In the 1870 census the Whakatōhea iwi had five named hapū ranging in size from 51 to 165 people. Some were apparently overlooked, as an iwi register from 1874 showed two more hapū, but these had only 22 and 44 members respectively. The hapū of this iwi ranged in size from 22 to 188. In 1874, hapū still had a small male-female imbalance overall with 6 of the 7 iwi having far more males than females. In the four-year period between the census and the register, all the hapū had grown significantly—at a time when popular opinion had it that the Māori population was in decline. Ngāti Rua gained 8, Ngāti Patu gained 28, Ngāti Tama gained 63, Ngāti Ira lost 4, and Ngāti Ngahere gained 17. These population gains were at a time when the iwi had land confiscated by the government for their support of various anti-government movements. Some hapū in other iwi were larger.

== History ==

Before the arrival of Pākehā, the normal day-to-day operating group in Māori society seems to have been the smaller whānau. Each hapū had its own chief and normally operated independently of the tribe (iwi) group. By the 1820s Māori had realised the economic benefits of working in larger groups—especially when it came to trading with ships. The larger hapū could work more effectively to produce surplus flax, potatoes, smoked heads and pigs in exchange for blankets, tobacco, axes and trade muskets. In warfare the hapū operated as the standard grouping for warriors during the period of the Musket Wars (1807–1842). Hapū would unite politically under their own chief, to form much larger armies of up to several thousand warriors, although it was common for hapū to retain independence within the larger group.

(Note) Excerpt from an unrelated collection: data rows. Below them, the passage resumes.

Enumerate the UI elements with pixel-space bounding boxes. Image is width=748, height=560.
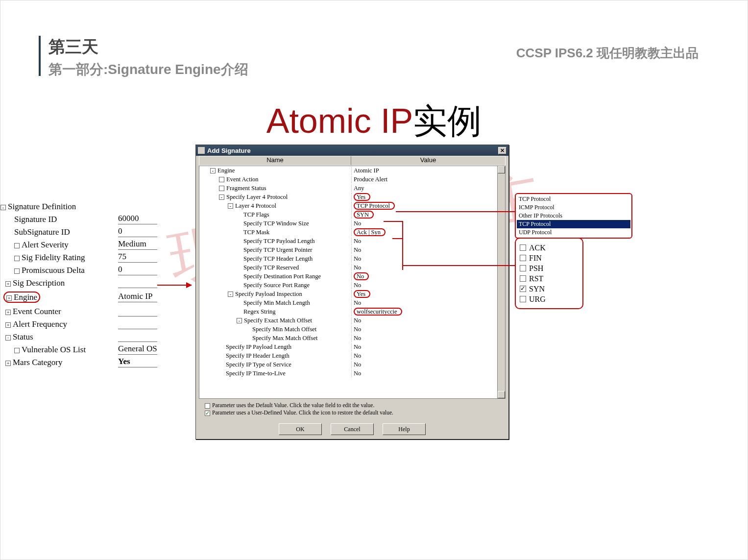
grid-row[interactable]: Event ActionProduce Alert [199,175,505,184]
grid-row[interactable]: Fragment StatusAny [199,184,505,193]
grid-row[interactable]: Specify Source Port RangeNo [199,281,505,290]
grid-row[interactable]: Regex Stringwolfsecurityccie [199,307,505,316]
row-value[interactable]: Ack | Syn [354,228,386,236]
flag-row[interactable]: URG [520,294,579,304]
grid-row[interactable]: Specify TCP Payload LengthNo [199,237,505,245]
row-value[interactable]: No [354,352,361,360]
flag-row[interactable]: FIN [520,253,579,263]
checkbox-icon[interactable] [14,256,20,261]
grid-row[interactable]: -Specify Payload InspectionYes [199,290,505,298]
tree-toggle-icon[interactable]: - [237,318,242,323]
cancel-button[interactable]: Cancel [331,423,374,435]
row-value[interactable]: No [354,361,361,368]
row-value[interactable]: Atomic IP [354,167,379,174]
tree-toggle-icon[interactable]: - [210,168,216,173]
engine-value[interactable]: Atomic IP [118,292,157,302]
scroll-down-icon[interactable] [498,391,505,398]
vulnos-value[interactable]: General OS [118,345,157,355]
row-value[interactable]: No [354,272,369,280]
row-value[interactable]: No [354,326,361,333]
grid-row[interactable]: Specify TCP Window SizeNo [199,219,505,228]
tree-expand-icon[interactable]: + [5,322,11,328]
flag-checkbox[interactable] [520,275,526,282]
scrollbar-vertical[interactable] [497,166,505,398]
checkbox-icon[interactable] [14,268,20,274]
grid-row[interactable]: -EngineAtomic IP [199,166,505,175]
flag-row[interactable]: ACK [520,243,579,253]
flag-checkbox[interactable] [520,265,526,271]
subsigid-value[interactable]: 0 [118,227,157,237]
grid-row[interactable]: Specify IP Type of ServiceNo [199,360,505,369]
tree-toggle-icon[interactable]: - [219,195,224,200]
row-value[interactable]: Any [354,185,364,192]
checkbox-icon[interactable] [14,348,20,353]
row-value[interactable]: No [354,317,361,324]
row-value[interactable]: No [354,282,361,289]
tree-expand-icon[interactable]: + [5,361,11,366]
flag-checkbox[interactable] [520,286,526,292]
dropdown-item[interactable]: ICMP Protocol [517,203,630,212]
tree-expand-icon[interactable]: · [5,335,11,341]
row-value[interactable]: Yes [354,193,370,201]
tree-expand-icon[interactable]: + [5,310,11,315]
dropdown-item[interactable]: Other IP Protocols [517,212,630,220]
sigid-value[interactable]: 60000 [118,215,157,224]
dropdown-item[interactable]: TCP Protocol [517,220,630,228]
row-value[interactable]: No [354,370,361,377]
grid-row[interactable]: Specify TCP Urgent PointerNo [199,245,505,254]
grid-row[interactable]: Specify IP Header LengthNo [199,351,505,360]
help-button[interactable]: Help [383,423,426,435]
flag-checkbox[interactable] [520,244,526,251]
tree-expand-icon[interactable]: + [5,281,11,287]
close-button[interactable]: ✕ [498,147,507,154]
tree-collapse-icon[interactable]: - [0,205,6,210]
tree-toggle-icon[interactable]: - [228,292,233,297]
row-value[interactable]: SYN [354,211,374,219]
row-value[interactable]: No [354,264,361,271]
dropdown-item[interactable]: TCP Protocol [517,195,630,203]
dropdown-item[interactable]: UDP Protocol [517,228,630,237]
row-value[interactable]: No [354,343,361,351]
row-value[interactable]: No [354,299,361,307]
row-value[interactable]: No [354,255,361,263]
mars-value[interactable]: Yes [118,358,157,367]
row-value[interactable]: TCP Protocol [354,202,395,210]
grid-row[interactable]: -Specify Exact Match OffsetNo [199,316,505,325]
grid-row[interactable]: Specify Min Match LengthNo [199,298,505,307]
promdelta-value[interactable]: 0 [118,266,157,275]
dialog-titlebar[interactable]: Add Signature ✕ [196,145,508,156]
grid-row[interactable]: Specify IP Payload LengthNo [199,342,505,351]
grid-row[interactable]: Specify Max Match OffsetNo [199,334,505,342]
checkbox-icon[interactable] [14,243,20,248]
flag-checkbox[interactable] [520,296,526,302]
scroll-up-icon[interactable] [498,166,505,173]
row-value[interactable]: No [354,335,361,342]
grid-row[interactable]: -Layer 4 ProtocolTCP Protocol [199,201,505,210]
row-value[interactable]: No [354,220,361,227]
ok-button[interactable]: OK [279,423,322,435]
tree-toggle-icon[interactable]: - [228,203,233,209]
flag-checkbox[interactable] [520,255,526,261]
vulnos-label: Vulnerable OS List [22,345,86,354]
row-value[interactable]: No [354,238,361,245]
checkbox-icon[interactable] [219,186,224,191]
grid-row[interactable]: Specify TCP ReservedNo [199,263,505,272]
row-value[interactable]: Produce Alert [354,176,387,183]
flag-row[interactable]: SYN [520,284,579,294]
grid-row[interactable]: -Specify Layer 4 ProtocolYes [199,193,505,201]
grid-row[interactable]: TCP MaskAck | Syn [199,228,505,237]
alertsev-value[interactable]: Medium [118,240,157,250]
grid-row[interactable]: Specify Destination Port RangeNo [199,272,505,281]
flag-row[interactable]: PSH [520,263,579,273]
row-value[interactable]: No [354,246,361,254]
grid-row[interactable]: Specify IP Time-to-LiveNo [199,369,505,378]
row-value[interactable]: Yes [354,290,370,298]
flag-row[interactable]: RST [520,273,579,284]
grid-row[interactable]: Specify TCP Header LengthNo [199,254,505,263]
grid-row[interactable]: Specify Min Match OffsetNo [199,325,505,334]
fidelity-value[interactable]: 75 [118,253,157,263]
row-value[interactable]: wolfsecurityccie [354,308,402,316]
checkbox-icon[interactable] [219,177,224,182]
sigdesc-label: Sig Description [13,278,65,288]
tree-expand-icon[interactable]: + [6,295,12,301]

Te Maire Tau noted in his study of Ngāi Tahu migrations that hapū size and names were volatile, with hapū splitting into sister groups when they grew in size or when migrating. New hapū often adopted names from events associated with the migration. Likewise the same group of people would change their name according to different circumstances. Name changes primarily asserted rights to resources given to a named hapū, or emphasised a link to an ancestor with mana in a particular area. Tau states that hapū names and locations have become more stable in more recent times.

Missionaries such as Henry Williams noted that even in times of war against another iwi, hapū usually operated independently. In the period of the Musket Wars (1807–1842) many of the battles involved fighting between competing hapū rather than different iwi. It was not uncommon for two hapū from the same iwi to clash.

Hapū were frequently the political unit that sold land to the Europeans: in the 20 years after the signing of the Treaty of Waitangi in 1840, according to Native Affairs Minister William Richmond, different hapū or comparatively small groups of individuals sold half of all the blocks sold under the Treaty. Richmond said that hapū or small groups sold all the land sold north of Auckland, some in Hawke's Bay, in the Wairarapa valley, in the Waikato at Raglan, and in sales by Te Āti Awa in Wellington and Taranaki.